Deux cents kilos lancés comme un boulet de canon.

Entre l’ogre et la ligne de Touchdown, Rupen.

Pas d’alternative.

Le trois-quarts prit une impulsion et plongea dans les chevilles du monstre.

« Tombe ! » 

Son armure vola en éclat au contact des chaussures doublées d’acier.

Craquement.

Nouveau craquement.

Rupen gicla plusieurs mètres en arrière.

Les yeux révulsés, le jeune humain entraperçut l’ogre franchir la ligne et marquer.

Un Touchdown synonyme de victoire.

Les Chaos All Star remportaient la finale du Blood Bowl au dépend des Reikland Reavers.

Rupen sombra dans l’inconscience.

 

***

 

« Il ne l’a pas raté ! »

Des murs blancs, zébrés de taches de sang.
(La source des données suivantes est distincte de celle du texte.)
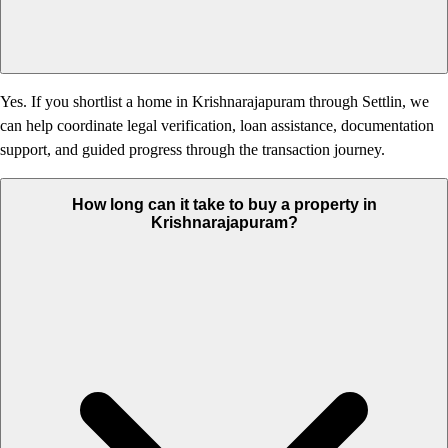
Yes. If you shortlist a home in Krishnarajapuram through Settlin, we
can help coordinate legal verification, loan assistance, documentation
support, and guided progress through the transaction journey.
How long can it take to buy a property in
Krishnarajapuram?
Des néons blafards. Des bruits de tronçonneuses…

Rupen, entre deux vertiges, reconnu l’infirmerie des Reikland.

Et le docteur Doussaint, avec ses lunettes en cul de bouteille, penché sur son épaule.

« Ca fait mal si je touche ici ? »

Une douleur fulgurante le ramena à lui.

« Filez-moi un truc, toubib ! » brailla Rupen, en se tordant sur la table d’examen.

Les sangles de sécurité se chargèrent de le maintenir en place.

Doussaint se détourna et farfouilla dans une armoire.

« Que souhaites-tu, mon petit ? »

L’esprit brouillé par la souffrance causée par ses os disloqués, Rupen n’hésita pas une seconde :

« Anesthésiez-moi ! Et remettez-moi sur pied ! »

Le doc avait-il souri ? Il s’approcha avec un clystère menaçant.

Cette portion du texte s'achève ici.